• _Exercise instructions_
Among the entries, find the lines with the string "Cummins" and report them.

[Items listed in a dataset]
■ ■ ■ ■

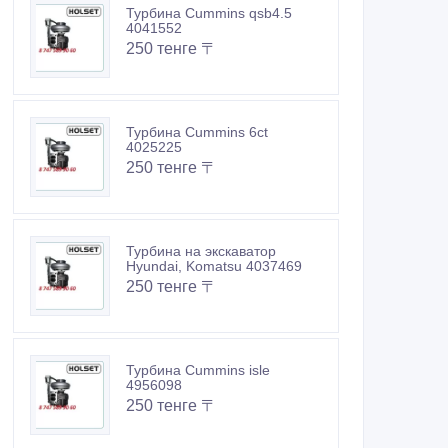
Турбина Cummins qsb4.5
4041552
250 тенге 〒
Турбина Cummins 6ct
4025225
250 тенге 〒
Турбина на экскаватор
Hyundai, Komatsu 4037469
250 тенге 〒
Турбина Cummins isle
4956098
250 тенге 〒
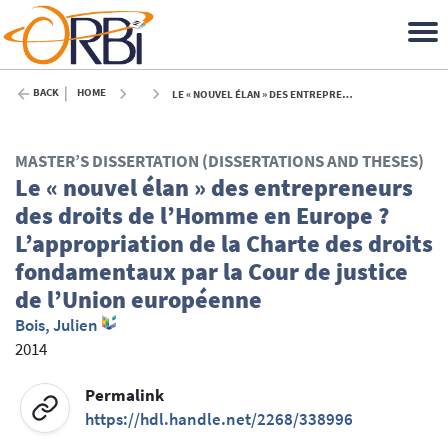
BACK
HOME
LE « NOUVEL ÉLAN » DES ENTREPRENEURS DES DROITS DE L’HOMME EN EUROPE ? L’APPROPRIATION DE LA CHARTE DES DROITS FONDAMENTAUX PAR LA COUR DE JUSTICE DE L’UNION EUROPÉENNE - 2014
MASTER’S DISSERTATION (DISSERTATIONS AND THESES)
Le « nouvel élan » des entrepreneurs
des droits de l’Homme en Europe ?
L’appropriation de la Charte des droits
fondamentaux par la Cour de justice
de l’Union européenne
Bois, Julien
2014
Permalink
https://hdl.handle.net/2268/338996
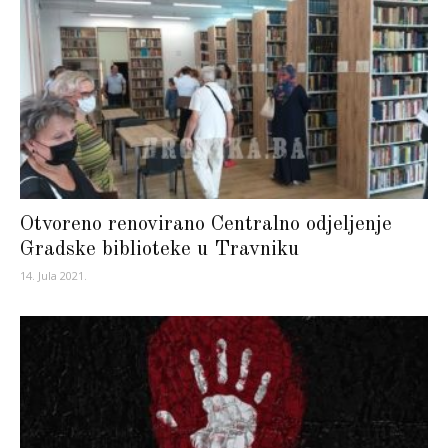
Otvoreno renovirano Centralno odjeljenje
Gradske biblioteke u Travniku
14. Jula 2021.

■ ■ ■ ■

• _Your solution_
Турбина Cummins qsb4.5
Турбина Cummins 6ct
Турбина Cummins isle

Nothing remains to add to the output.